[Opening Provided material section]

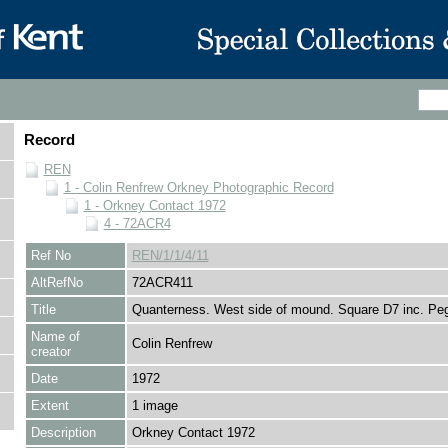
Record
REN
1 - Colin Renfrew Orkney Photographic Record
1 - Orkney Contact 1972
4 - 72ACR4
Ref No
REN/1/1/4/11
AltRefNo
72ACR411
Title
Quanterness. West side of mound. Square D7 inc. Pe
Name of
Colin Renfrew
creator
Date
1972
Extent
1 image
Description
Orkney Contact 1972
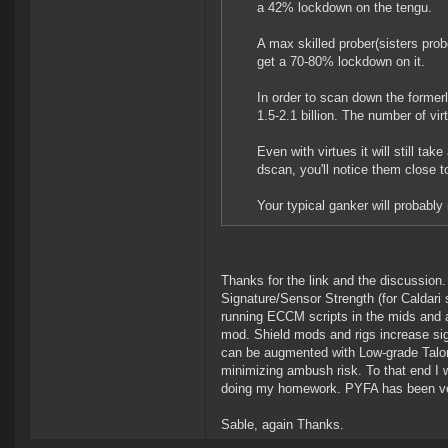
a 42% lockdown on the tengu.
A max skilled prober(sisters prob
get a 70-80% lockdown on it.
In order to scan down the formerl
1.5-2.1 billion. The number of virt
Even with virtues it will still ta
dscan, you'll notice them close 
Your typical ganker will probably
Thanks for the link and the discussion.
Signature/Sensor Strength (for Caldari
running ECCM scripts in the mids and a
mod. Shield mods and rigs increase sign
can be augmented with Low-grade Talon
minimizing ambush risk. To that end I 
doing my homework. PYFA has been ver
Sable, again Thanks.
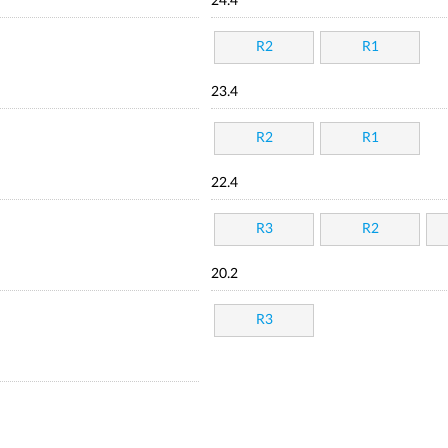
24.4
R2
R1
23.4
R2
R1
22.4
R3
R2
20.2
R3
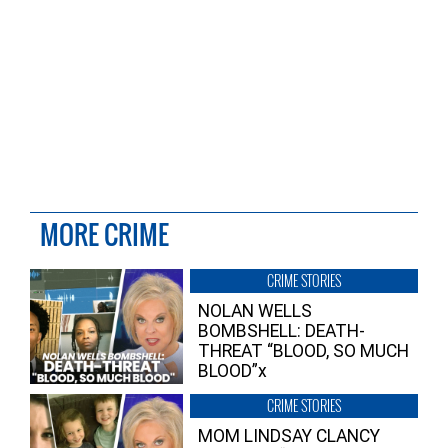
MORE CRIME
CRIME STORIES
NOLAN WELLS
BOMBSHELL: DEATH-
THREAT “BLOOD, SO MUCH
BLOOD”x
CRIME STORIES
MOM LINDSAY CLANCY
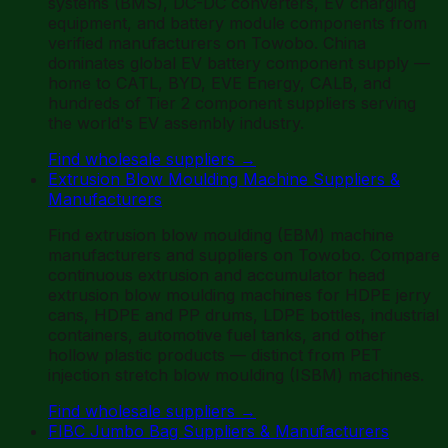
systems (BMS), DC-DC converters, EV charging
equipment, and battery module components from
verified manufacturers on Towobo. China
dominates global EV battery component supply —
home to CATL, BYD, EVE Energy, CALB, and
hundreds of Tier 2 component suppliers serving
the world's EV assembly industry.
Find wholesale suppliers
→
Extrusion Blow Moulding Machine Suppliers &
Manufacturers
Find extrusion blow moulding (EBM) machine
manufacturers and suppliers on Towobo. Compare
continuous extrusion and accumulator head
extrusion blow moulding machines for HDPE jerry
cans, HDPE and PP drums, LDPE bottles, industrial
containers, automotive fuel tanks, and other
hollow plastic products — distinct from PET
injection stretch blow moulding (ISBM) machines.
Find wholesale suppliers
→
FIBC Jumbo Bag Suppliers & Manufacturers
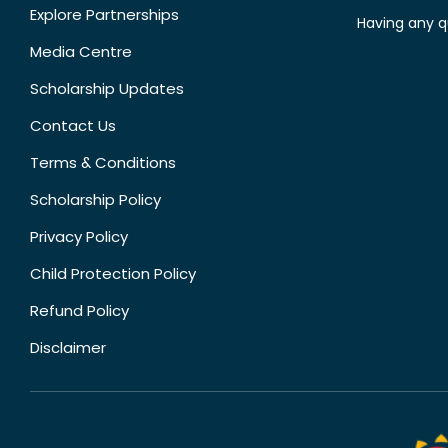
Explore Partnerships
Having any q
Media Centre
Scholarship Updates
Contact Us
Terms & Conditions
Scholarship Policy
Privacy Policy
Child Protection Policy
Refund Policy
Disclaimer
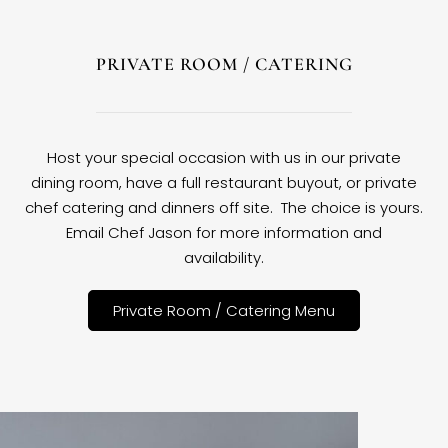
PRIVATE ROOM / CATERING
Host your special occasion with us in our private
dining room, have a full restaurant buyout, or private
chef catering and dinners off site. The choice is yours.
Email Chef Jason for more information and
availability.
Private Room / Catering Menu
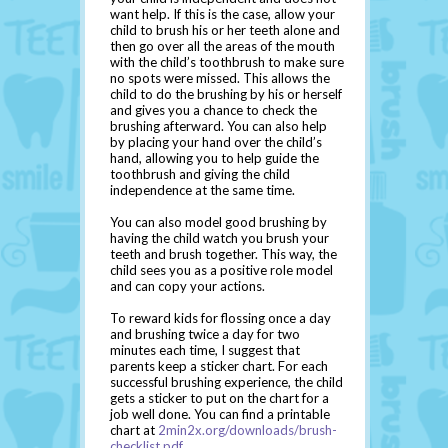
want help. If this is the case, allow your
child to brush his or her teeth alone and
then go over all the areas of the mouth
with the child’s toothbrush to make sure
no spots were missed. This allows the
child to do the brushing by his or herself
and gives you a chance to check the
brushing afterward. You can also help
by placing your hand over the child’s
hand, allowing you to help guide the
toothbrush and giving the child
independence at the same time.
You can also model good brushing by
having the child watch you brush your
teeth and brush together. This way, the
child sees you as a positive role model
and can copy your actions.
To reward kids for flossing once a day
and brushing twice a day for two
minutes each time, I suggest that
parents keep a sticker chart. For each
successful brushing experience, the child
gets a sticker to put on the chart for a
job well done. You can find a printable
chart at
2min2x.org/downloads/brush-
checklist.pdf
.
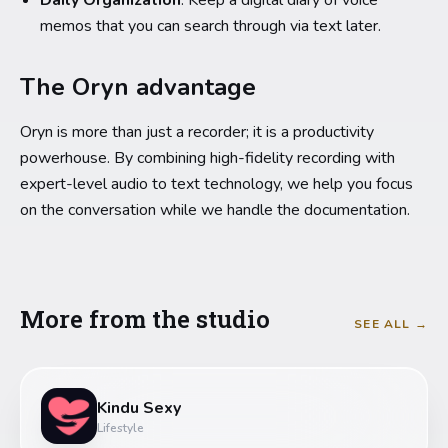
Daily Organization
: Keep a digital diary of voice
memos that you can search through via text later.
The Oryn advantage
Oryn is more than just a recorder; it is a productivity
powerhouse. By combining high-fidelity recording with
expert-level audio to text technology, we help you focus
on the conversation while we handle the documentation.
More from the studio
SEE ALL →
Kindu Sexy
Lifestyle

[Closing Provided material section]

About this exercise: Every line above with the string "sticker" in it needs to be copied.

Response area:
parents keep a sticker chart. For each
gets a sticker to put on the chart for a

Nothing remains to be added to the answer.